The new laws were also condemned by Edward Nally, president of the Law Society, which represents 90,000 lawyers in England and Wales.

"We need a proportionate response to the threat of terrorism, and not sweeping powers that turn the government into the police, judge and jury," he said.

"If you can detain someone indefinitely in their home, it is not very different from keeping them in prison," added Guy Mansfield, Chairman of the Bar Council, which represents barristers.

Since Clarke's announcement, two of the 12 foreign detainees have been freed from prison without constraint.

According to Roger Leng, a law lecturer specialising in suspects' rights at the University of Warwick in central England, the new proposals could also contravene the European Convention on Human Rights, now part of British law.

"I thing the new (control) orders may fall foul of the European convention on Human Rights," he said.

The Law Lords "could and should" rule the law contravenes the rights convention, "and on the balance I would expect them to do so", he said.

However, Clarke, who took over as home secretary last year from the instigator of the 2001 law, David Blunkett, has stressed he is in no mood to give in to human rights groups.

Quizzed about alleged abuses against British nationals recently freed from Guantanamo Bay, Clarke made it plain he considered individual rights to come second to anti-terrorism in all areas of his role.

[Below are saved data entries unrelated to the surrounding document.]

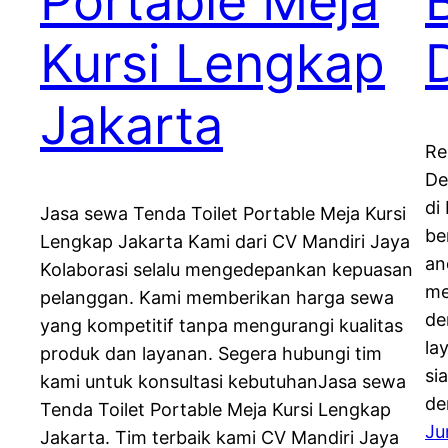
Portable Meja
Kursi Lengkap
Jakarta
Re
De
di
Jasa sewa Tenda Toilet Portable Meja Kursi
be
Lengkap Jakarta Kami dari CV Mandiri Jaya
an
Kolaborasi selalu mengedepankan kepuasan
me
pelanggan. Kami memberikan harga sewa
de
yang kompetitif tanpa mengurangi kualitas
la
produk dan layanan. Segera hubungi tim
si
kami untuk konsultasi kebutuhanJasa sewa
de
Tenda Toilet Portable Meja Kursi Lengkap
Ju
Jakarta. Tim terbaik kami CV Mandiri Jaya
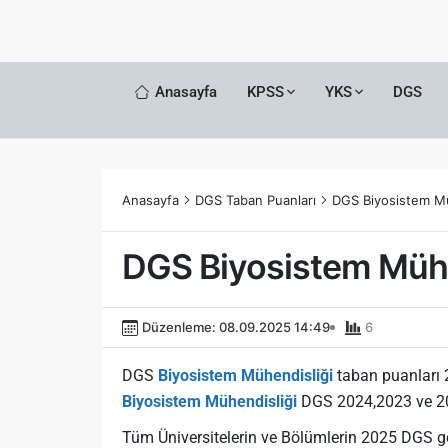
Anasayfa
KPSS
YKS
DGS
Anasayfa
DGS Taban Puanları
DGS Biyosistem Mü
DGS Biyosistem Mühe
Düzenleme: 08.09.2025 14:49
6
DGS
Biyosistem Mühendisliği
taban puanları 2
Biyosistem Mühendisliği
DGS 2024,2023 ve 2022
Tüm Üniversitelerin ve Bölümlerin 2025 DGS g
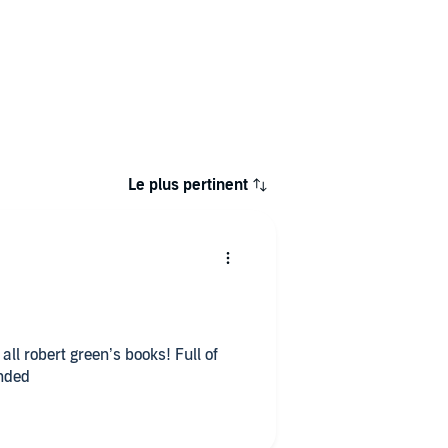
Le plus pertinent
ll robert green’s books! Full of
nded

"I am absolutely unapologetic in saying it, that anybody in my job has to have national security at the centre of their concerns," Clarke told BBC on Sunday.

"I'm all in favour of human rights, but I'm even more in favour of our national security being protected."

Rights groups remain unimpressed.

"This a glimpse of the terrifying future where everyone may be subjected to detention on the basis of secret intelligence and a politician's whim," said Shami Chakrabarti, head of civil liberties campaign organisation Liberty.